Amos replies, “Well, I’m not really a
prophet, if you want to put it that way, and certainly don’t have a union card!
I am just a migrant farm laborer. But it was Yahweh who forced me out of that
line of work and from my home country by ordering me here to give his word to
the people of Israel.”
Then, in the verses that follow today’s
lectionary reading, Amos makes it very personal. Instead of a general prophesy of doom for
Israel, the unjust land, he says that Amaziah will himself lose everything: “Your wife will be forced into prostitution,
foreign soldiers will kill all your children, your land and property will
divided up with a measuring line and sold.
And you will end up an alien in a foreign land, and will die there”
(7:15-17).
This is not just a nasty “and back on
you!” Amos is saying that injustice
works two ways, and that in God’s economy, those who oppress will sooner or
later find themselves oppressed. Those
who exclude the alien will become aliens.
Those who abuse others—whether by religion, law, or military force—may end
up being abused. And it is not simply a
question of intention or whether you yourself abuse. We are talking about social sins here. Those who
benefit from systems of injustice run the risk of having the tables turned and
being treated unjustly themselves, regardless of their intentions or values.
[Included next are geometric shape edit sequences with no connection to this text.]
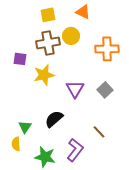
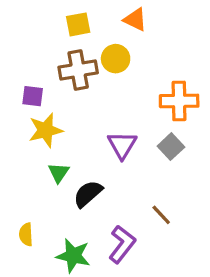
orange cross: (107, 49) -> (179, 101), moved
yellow star: (44, 75) -> (46, 130), moved
green triangle: (25, 127) -> (59, 173), moved

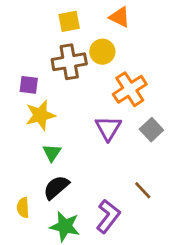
orange cross: (179, 101) -> (130, 89), moved, turned -32
black semicircle: (88, 194) -> (56, 187), moved

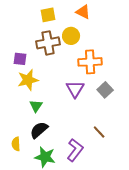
orange cross: (130, 89) -> (90, 62), turned 30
What strikes me in this story is this: The King and the Priests had it all
explained. Their religion, no doubt
properly explained and endorsed by carefully chosen passages of scripture, told
them that God was on their side, and that what they were doing was right and
good. Not a lot different from wall
builders in our age. Not a lot different
from us.
But Amos applies the plumb line. And
what is it? Justice and fairness, compassion for those who don’t have
a seat at the table, who don’t have a piece of the pie, those on the wrong side
of the wall.
It is the same point that Jesus makes
when he says the heart of the law is to love our neighbor as ourselves every
bit as much as it is to love God. It is
the same as when he tells us to treat others as we would be treated. It’s the same as when he says that on the
last day, the only thing that will matter in separating the righteous from the
wicked is how we treated others, particularly those most in need.
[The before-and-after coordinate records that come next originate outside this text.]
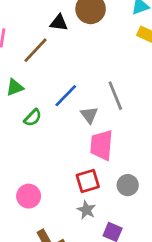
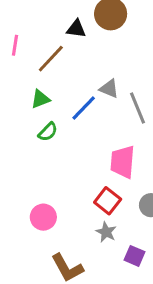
green triangle: (15, 87) -> (40, 99), moved
gray triangle: (89, 115) -> (109, 89), moved, turned -30
red square: (88, 181) -> (108, 201), turned -35

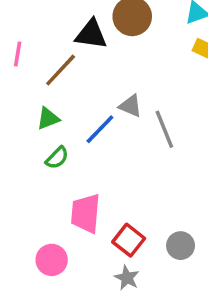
black triangle: (76, 29) -> (91, 34), size x1.4
pink trapezoid: (123, 162) -> (86, 213), moved

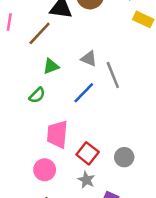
green triangle: (48, 118) -> (51, 66), moved
blue line: (100, 129) -> (84, 93), moved
pink circle: (52, 260) -> (45, 170), moved

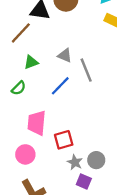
red square: (88, 153) -> (64, 140), turned 36
gray circle: (124, 157) -> (96, 160), moved
gray star: (86, 180) -> (75, 162), moved

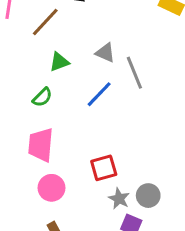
pink trapezoid: (37, 123) -> (41, 145), moved

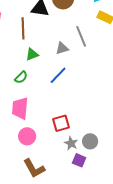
brown line: (45, 22) -> (23, 28), turned -45
gray triangle: (105, 53) -> (62, 48), turned -40
gray line: (134, 73) -> (81, 36), moved

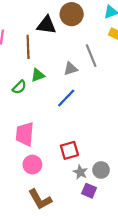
green semicircle: (21, 77) -> (19, 87), moved

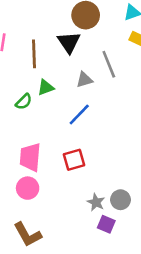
black triangle: (47, 25) -> (69, 42), moved, turned 48
red square: (69, 150) -> (74, 160), moved
pink circle: (32, 165) -> (28, 188), moved
brown L-shape: (40, 199) -> (28, 235), moved

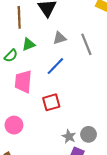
gray line: (109, 64) -> (86, 44), moved
pink trapezoid: (30, 157) -> (23, 82), moved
Fr. Tom Buechle told me this week that
one of the great difficulties facing our efforts to build a Hispanic ministry
in the Rogue Valley is that many of those living here whose first language is
Spanish are afraid to attract attention by community participation. Too high a profile might attract attention
from Immigration and Customs Enforcement.
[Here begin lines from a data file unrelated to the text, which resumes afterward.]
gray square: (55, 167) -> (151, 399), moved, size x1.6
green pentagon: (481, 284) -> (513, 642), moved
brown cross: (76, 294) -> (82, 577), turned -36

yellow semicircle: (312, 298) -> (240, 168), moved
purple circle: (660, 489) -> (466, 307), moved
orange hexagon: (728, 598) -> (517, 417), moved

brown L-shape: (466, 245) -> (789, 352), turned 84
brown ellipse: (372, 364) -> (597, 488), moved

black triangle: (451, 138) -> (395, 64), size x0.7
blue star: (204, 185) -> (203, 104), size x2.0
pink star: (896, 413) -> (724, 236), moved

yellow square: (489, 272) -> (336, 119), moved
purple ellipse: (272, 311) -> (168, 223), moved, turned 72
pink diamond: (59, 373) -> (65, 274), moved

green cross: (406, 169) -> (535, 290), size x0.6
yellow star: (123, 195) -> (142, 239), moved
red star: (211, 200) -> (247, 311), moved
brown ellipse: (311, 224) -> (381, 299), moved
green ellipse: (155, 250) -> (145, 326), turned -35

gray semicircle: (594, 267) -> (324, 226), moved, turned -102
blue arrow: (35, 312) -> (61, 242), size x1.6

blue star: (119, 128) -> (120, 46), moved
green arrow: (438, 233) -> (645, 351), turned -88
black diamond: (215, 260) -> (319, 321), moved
And so, regardless of whether they are documented or not, they are
reluctant to break out of isolation in small family and workplace groups. How very sad, and what does this say about
those who claim this is Christian nation even as they support restrictive immigration
policies?
According to Amos, the difference
between a wall of oppression or a reasonable boundary is whether you have compassion,
whether you can see the oppressed for who they truly are, whether you are
willing to loose the yoke and break the bond.
I wonder how we stand—crooked or
upright—when the plumb line of compassion is applied to us. I wonder how we might tear down some of the
walls we use to oppress others, or that we benefit from.
Let us pray.
Grant, O God, that your holy and life-giving Spirit may so move every human heart, that barriers which divide us may crumble, suspicions disappear, and hatreds cease; that our divisions being healed, we may live in justice and peace; through Jesus Christ our Lord. Amen.